What you need to do » Using the records below, please work out how many lines contain "share"; answer with the number alone.

Stored data entries
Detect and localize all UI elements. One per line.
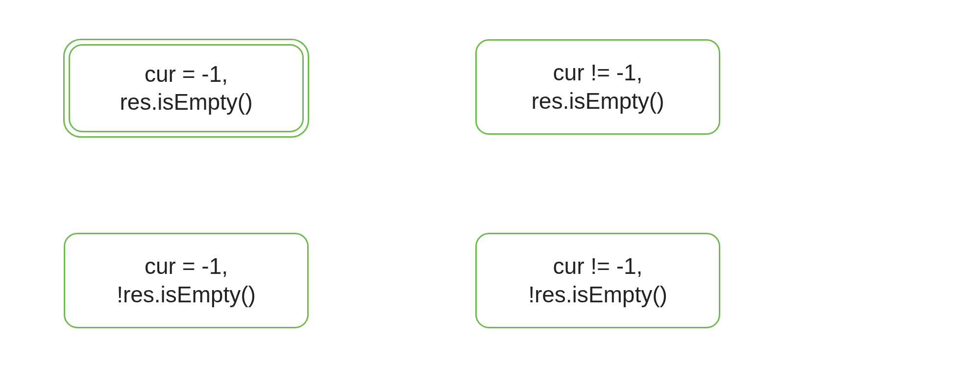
state-label-line: !res.isEmpty() xyxy=(528,281,667,309)
state-node: cur != -1, res.isEmpty() xyxy=(475,39,720,135)
diagram-canvas: cur = -1, res.isEmpty() cur != -1, res.i… xyxy=(0,0,980,392)
state-label-line: cur != -1, xyxy=(553,252,643,281)
state-label-line: res.isEmpty() xyxy=(120,88,253,117)
state-node: cur = -1, !res.isEmpty() xyxy=(64,233,309,328)
state-node: cur != -1, !res.isEmpty() xyxy=(475,233,720,328)
state-label-line: cur = -1, xyxy=(145,252,228,281)
state-label-line: cur != -1, xyxy=(553,59,643,87)
state-node-initial: cur = -1, res.isEmpty() xyxy=(69,44,304,132)
state-label-line: !res.isEmpty() xyxy=(117,281,256,309)
state-label-line: res.isEmpty() xyxy=(532,87,664,116)
state-label-line: cur = -1, xyxy=(145,60,228,89)
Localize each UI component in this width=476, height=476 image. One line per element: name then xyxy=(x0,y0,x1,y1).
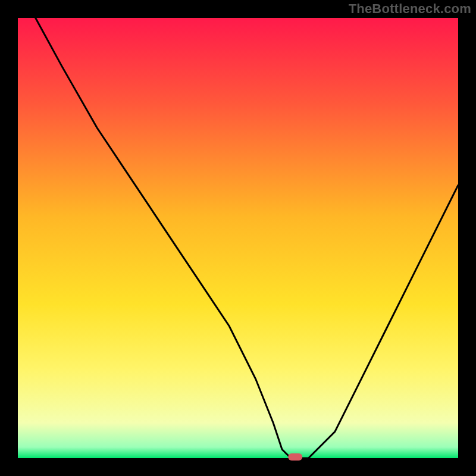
minimum-marker xyxy=(288,453,302,461)
plot-background xyxy=(18,18,458,458)
bottleneck-chart xyxy=(0,0,476,476)
watermark-text: TheBottleneck.com xyxy=(349,1,471,17)
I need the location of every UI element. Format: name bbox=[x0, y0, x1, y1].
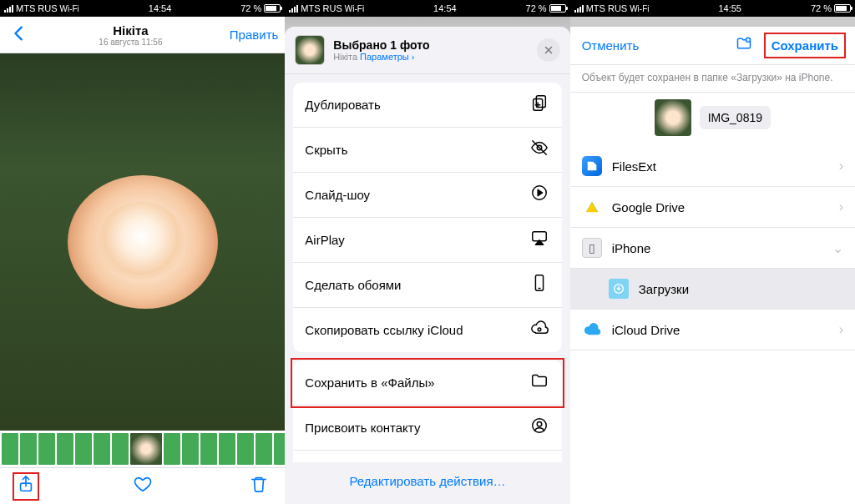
battery-icon bbox=[549, 4, 566, 13]
file-thumb bbox=[655, 99, 691, 136]
carrier-label: MTS RUS bbox=[301, 3, 342, 13]
location-row[interactable]: Загрузки bbox=[570, 269, 855, 310]
files-header: Отменить Сохранить bbox=[570, 27, 855, 65]
close-button[interactable] bbox=[537, 38, 560, 62]
share-sheet: Выбрано 1 фото Нікіта Параметры › Дублир… bbox=[285, 27, 569, 504]
wifi-label: Wi-Fi bbox=[60, 4, 79, 13]
play-circle-icon bbox=[529, 184, 550, 206]
share-sub: Нікіта Параметры › bbox=[333, 52, 429, 62]
photo-title: Нікіта bbox=[32, 23, 230, 38]
airplay-icon bbox=[529, 229, 550, 251]
clock: 14:54 bbox=[149, 3, 172, 13]
photo-view[interactable] bbox=[0, 53, 285, 431]
action-label: Присвоить контакту bbox=[305, 421, 420, 435]
cell-signal-icon bbox=[4, 5, 13, 13]
thumbnail-strip[interactable] bbox=[0, 431, 285, 467]
location-label: iCloud Drive bbox=[612, 323, 680, 337]
location-label: Google Drive bbox=[612, 200, 686, 214]
chevron-icon: › bbox=[839, 199, 843, 214]
chevron-icon: › bbox=[839, 159, 843, 174]
wifi-label: Wi-Fi bbox=[345, 4, 364, 13]
carrier-label: MTS RUS bbox=[16, 3, 58, 13]
action-group: ДублироватьСкрытьСлайд-шоуAirPlayСделать… bbox=[293, 83, 561, 352]
status-bar: MTS RUS Wi-Fi 14:54 72 % bbox=[0, 0, 285, 17]
favorite-button[interactable] bbox=[132, 475, 154, 498]
photos-viewer-screen: MTS RUS Wi-Fi 14:54 72 % Нікіта 16 авгус… bbox=[0, 0, 285, 504]
share-options-link[interactable]: Параметры bbox=[360, 52, 409, 62]
chevron-icon: › bbox=[839, 322, 843, 337]
carrier-label: MTS RUS bbox=[586, 3, 628, 13]
svg-point-17 bbox=[537, 421, 542, 426]
action-row[interactable]: Слайд-шоу bbox=[293, 173, 561, 218]
save-info-text: Объект будет сохранен в папке «Загрузки»… bbox=[570, 65, 855, 93]
action-label: AirPlay bbox=[305, 233, 345, 247]
icloud-icon bbox=[582, 320, 602, 340]
share-title: Выбрано 1 фото bbox=[333, 38, 429, 52]
iphone-icon: ▯ bbox=[582, 238, 602, 258]
locations-list: FilesExt›Google Drive›▯iPhone⌄ЗагрузкиiC… bbox=[570, 146, 855, 504]
battery-pct: 72 % bbox=[240, 3, 261, 13]
clock: 14:55 bbox=[718, 3, 741, 13]
svg-marker-10 bbox=[538, 189, 543, 195]
edit-button[interactable]: Править bbox=[230, 28, 279, 42]
back-button[interactable] bbox=[7, 22, 32, 48]
battery-pct: 72 % bbox=[526, 3, 547, 13]
location-row[interactable]: iCloud Drive› bbox=[570, 310, 855, 350]
action-label: Слайд-шоу bbox=[305, 188, 370, 202]
status-bar: MTS RUS Wi-Fi 14:55 72 % bbox=[570, 0, 855, 17]
action-list[interactable]: ДублироватьСкрытьСлайд-шоуAirPlayСделать… bbox=[285, 74, 569, 462]
svg-point-15 bbox=[538, 328, 541, 331]
photo-header: Нікіта 16 августа 11:56 Править bbox=[0, 17, 285, 53]
person-circle-icon bbox=[529, 416, 550, 439]
folder-icon bbox=[529, 371, 550, 394]
phone-icon bbox=[529, 274, 550, 296]
action-row[interactable]: Сохранить в «Файлы» bbox=[293, 360, 561, 406]
file-name-field[interactable]: IMG_0819 bbox=[700, 106, 771, 129]
file-preview: IMG_0819 bbox=[570, 93, 855, 146]
downloads-icon bbox=[609, 279, 629, 299]
action-row[interactable]: Скопировать ссылку iCloud bbox=[293, 308, 561, 352]
filesext-icon bbox=[582, 156, 602, 176]
location-row[interactable]: FilesExt› bbox=[570, 146, 855, 187]
chevron-icon: ⌄ bbox=[832, 240, 843, 256]
wifi-label: Wi-Fi bbox=[630, 4, 649, 13]
svg-rect-11 bbox=[532, 232, 546, 241]
battery-pct: 72 % bbox=[811, 3, 832, 13]
action-row[interactable]: Сделать обоями bbox=[293, 263, 561, 308]
cloud-link-icon bbox=[529, 319, 550, 341]
action-row[interactable]: AirPlay bbox=[293, 218, 561, 263]
share-sheet-header: Выбрано 1 фото Нікіта Параметры › bbox=[285, 27, 569, 74]
location-label: iPhone bbox=[612, 241, 651, 255]
files-save-screen: MTS RUS Wi-Fi 14:55 72 % Отменить Сохран… bbox=[570, 0, 855, 504]
share-button[interactable] bbox=[15, 475, 37, 498]
cell-signal-icon bbox=[289, 5, 298, 13]
cell-signal-icon bbox=[574, 5, 584, 13]
location-label: FilesExt bbox=[612, 159, 656, 174]
action-label: Дублировать bbox=[305, 98, 380, 112]
hide-icon bbox=[529, 139, 550, 161]
gdrive-icon bbox=[582, 197, 602, 217]
location-row[interactable]: ▯iPhone⌄ bbox=[570, 228, 855, 269]
action-label: Сделать обоями bbox=[305, 278, 401, 292]
action-row[interactable]: Напечатать bbox=[293, 451, 561, 462]
photo-content bbox=[68, 175, 218, 309]
location-row[interactable]: Google Drive› bbox=[570, 187, 855, 228]
battery-icon bbox=[834, 4, 851, 13]
clock: 14:54 bbox=[433, 3, 457, 13]
duplicate-icon bbox=[529, 93, 550, 116]
status-bar: MTS RUS Wi-Fi 14:54 72 % bbox=[285, 0, 569, 17]
photo-date: 16 августа 11:56 bbox=[32, 38, 230, 47]
files-save-sheet: Отменить Сохранить Объект будет сохранен… bbox=[570, 27, 855, 504]
delete-button[interactable] bbox=[248, 475, 270, 498]
action-row[interactable]: Скрыть bbox=[293, 128, 561, 173]
battery-icon bbox=[264, 4, 281, 13]
share-footer: Редактировать действия… bbox=[285, 462, 569, 504]
action-row[interactable]: Присвоить контакту bbox=[293, 406, 561, 451]
share-thumb bbox=[295, 35, 325, 65]
action-row[interactable]: Дублировать bbox=[293, 83, 561, 128]
edit-actions-link[interactable]: Редактировать действия… bbox=[349, 474, 505, 488]
new-folder-button[interactable] bbox=[735, 35, 753, 56]
save-button[interactable]: Сохранить bbox=[766, 35, 843, 56]
cancel-button[interactable]: Отменить bbox=[582, 38, 640, 53]
location-label: Загрузки bbox=[639, 282, 689, 296]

Answer section » 8